To prove that point, the study created an experimental micro-economy in which test subjects had the choice of earning or saving money by responding to different colors signifying each opportunity. A timing perception task with the same colors measured the time that test subjects took to process colors as an indicator of how strong their desire was to earn and save.

Researchers found that the majority of test subjects did not treat savings as a priority, but instead as a goal that could be deferred indefinitely. “While we must earn before we can save, our brains may blind us to opportunities to save, in a way that fundamentally distorts our perceptions,” the researchers reported in their study.

Americans in particular are notoriously poor at saving money, according to a 2016 analysis of a Federal Reserve survey.

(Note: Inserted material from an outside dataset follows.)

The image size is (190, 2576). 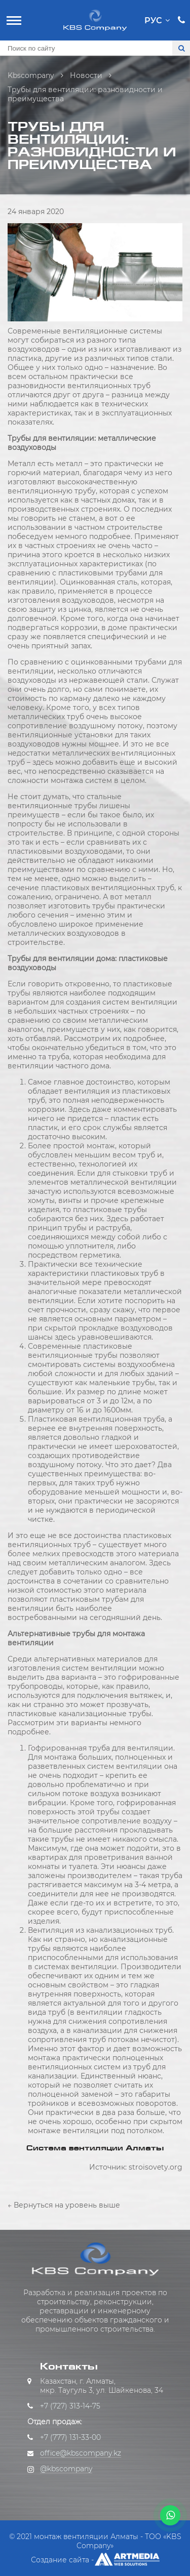 What do you see at coordinates (66, 2468) in the screenshot?
I see `@kbscompany` at bounding box center [66, 2468].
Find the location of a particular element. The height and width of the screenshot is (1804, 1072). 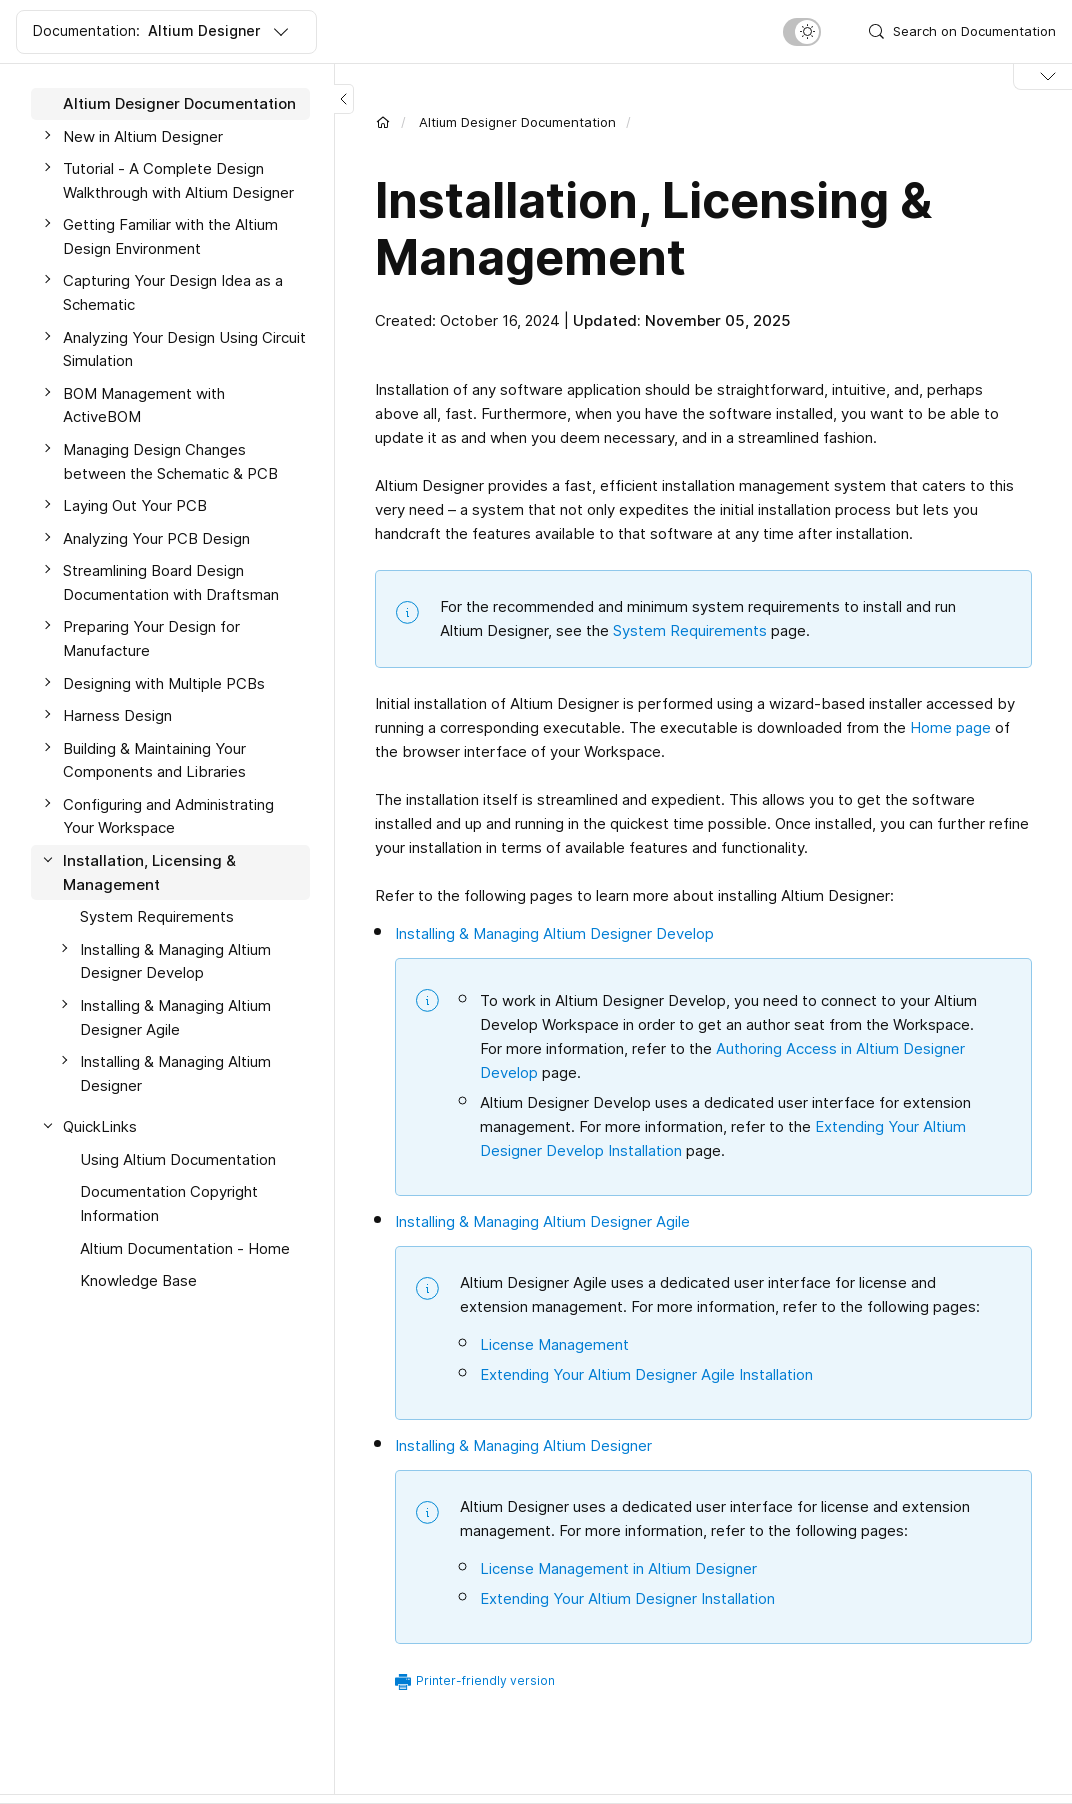 Installation, Licensing & Management is located at coordinates (149, 872). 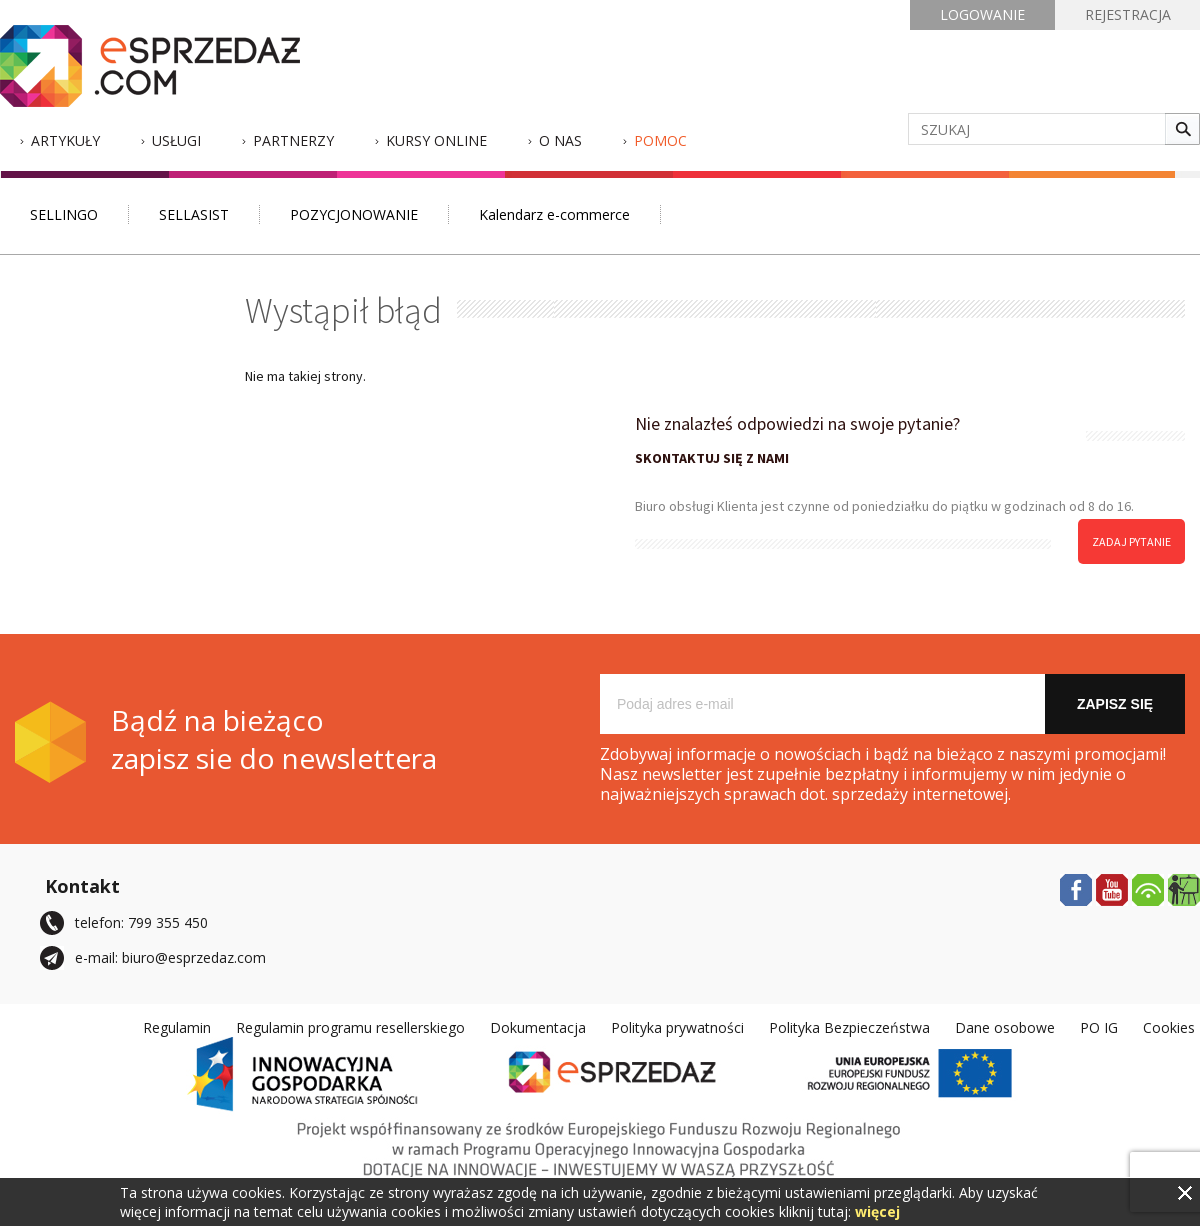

According to the survey, the average American working-age couple has save only $5,000 for retirement, while 43 percent of working-age families have no retirement savings at all.

As of 2017, according to the U.S. Bureau of Economic Analysis, people were saving less than 3 percent of their personal disposable income, continuing a downward trend.

But there is hope for compulsive earners who cannot prioritize the importance of saving for their future.

Cornell researchers also reported that the human brain’s reflexive response to value earning more than saving can be countered through learning to do what does not come as naturally. “That’s the good news,” said Eve De Rosa, a Cornell associate professor of human development and a study co-author. “If you’ve learned it, you can unlearn it.”

Published July 20 in Nature Communications, the study's title is “Differential Temporal Salience of Earning and Saving.” The lead author of the study was Kesong Hu, a postdoctoral fellow in Anderson and De Rosa’s Affect and Cognition Lab.